▸ RECORDS FOR THE TASK:
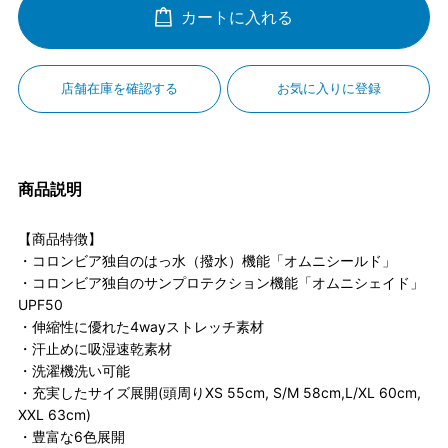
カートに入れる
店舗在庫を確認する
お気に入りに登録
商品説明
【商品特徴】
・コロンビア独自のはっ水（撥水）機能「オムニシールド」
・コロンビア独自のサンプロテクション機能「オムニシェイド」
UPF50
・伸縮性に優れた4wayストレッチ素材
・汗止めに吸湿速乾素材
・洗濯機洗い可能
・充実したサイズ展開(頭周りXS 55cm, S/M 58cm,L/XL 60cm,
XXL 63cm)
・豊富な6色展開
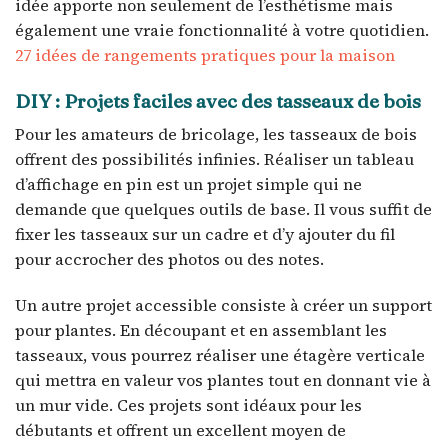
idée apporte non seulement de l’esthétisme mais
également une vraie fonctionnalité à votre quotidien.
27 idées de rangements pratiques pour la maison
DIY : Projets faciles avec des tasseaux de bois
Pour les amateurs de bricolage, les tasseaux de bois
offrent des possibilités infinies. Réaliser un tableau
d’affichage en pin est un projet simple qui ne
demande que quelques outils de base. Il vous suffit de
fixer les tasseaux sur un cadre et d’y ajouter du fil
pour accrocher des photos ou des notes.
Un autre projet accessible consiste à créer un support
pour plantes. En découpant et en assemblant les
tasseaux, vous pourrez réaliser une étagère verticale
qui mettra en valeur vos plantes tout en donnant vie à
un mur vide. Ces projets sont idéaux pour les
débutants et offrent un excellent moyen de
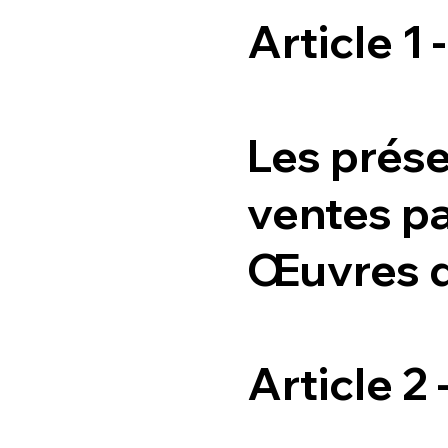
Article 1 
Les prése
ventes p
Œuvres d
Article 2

---

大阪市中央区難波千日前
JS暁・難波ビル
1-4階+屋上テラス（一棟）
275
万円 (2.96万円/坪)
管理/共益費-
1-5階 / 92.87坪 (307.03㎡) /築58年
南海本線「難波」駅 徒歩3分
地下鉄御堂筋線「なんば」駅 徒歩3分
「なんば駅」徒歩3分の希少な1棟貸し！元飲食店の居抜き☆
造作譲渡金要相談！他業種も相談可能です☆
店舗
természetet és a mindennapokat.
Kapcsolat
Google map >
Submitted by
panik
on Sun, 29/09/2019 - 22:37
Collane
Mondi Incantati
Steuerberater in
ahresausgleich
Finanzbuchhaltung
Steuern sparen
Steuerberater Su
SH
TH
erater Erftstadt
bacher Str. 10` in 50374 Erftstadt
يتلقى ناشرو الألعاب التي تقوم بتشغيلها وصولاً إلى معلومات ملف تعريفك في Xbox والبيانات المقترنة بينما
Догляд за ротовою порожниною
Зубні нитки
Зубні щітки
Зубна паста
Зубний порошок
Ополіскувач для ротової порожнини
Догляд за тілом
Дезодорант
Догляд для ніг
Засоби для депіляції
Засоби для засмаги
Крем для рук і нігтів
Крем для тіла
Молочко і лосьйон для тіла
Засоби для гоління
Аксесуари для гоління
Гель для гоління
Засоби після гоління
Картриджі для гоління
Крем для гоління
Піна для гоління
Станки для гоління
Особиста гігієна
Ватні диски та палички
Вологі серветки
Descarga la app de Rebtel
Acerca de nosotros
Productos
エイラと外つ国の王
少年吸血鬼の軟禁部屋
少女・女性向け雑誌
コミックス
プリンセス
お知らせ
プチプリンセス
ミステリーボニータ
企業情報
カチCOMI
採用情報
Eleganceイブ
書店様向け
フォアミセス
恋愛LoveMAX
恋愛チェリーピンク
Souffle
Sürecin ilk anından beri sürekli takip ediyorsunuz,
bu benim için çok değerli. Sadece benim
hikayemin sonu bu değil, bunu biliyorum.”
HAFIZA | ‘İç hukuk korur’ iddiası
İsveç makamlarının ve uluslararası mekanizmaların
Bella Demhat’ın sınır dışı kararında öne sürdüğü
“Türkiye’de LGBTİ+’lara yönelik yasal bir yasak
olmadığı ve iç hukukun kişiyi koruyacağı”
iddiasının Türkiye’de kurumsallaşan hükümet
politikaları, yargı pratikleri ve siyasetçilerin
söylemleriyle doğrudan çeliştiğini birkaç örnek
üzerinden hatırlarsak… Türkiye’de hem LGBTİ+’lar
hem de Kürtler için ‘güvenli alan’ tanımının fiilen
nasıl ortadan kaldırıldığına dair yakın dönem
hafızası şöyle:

▸ TASK PROMPT:
From the listing above, output exactly the run of lines that starts with the line containing "万円 (2.96万円/坪)" and ends with the line containing "Steuerberater in".

▸ FINISHED TASK:
万円 (2.96万円/坪)
管理/共益費-
1-5階 / 92.87坪 (307.03㎡) /築58年
南海本線「難波」駅 徒歩3分
地下鉄御堂筋線「なんば」駅 徒歩3分
「なんば駅」徒歩3分の希少な1棟貸し！元飲食店の居抜き☆
造作譲渡金要相談！他業種も相談可能です☆
店舗
természetet és a mindennapokat.
Kapcsolat
Google map >
Submitted by
panik
on Sun, 29/09/2019 - 22:37
Collane
Mondi Incantati
Steuerberater in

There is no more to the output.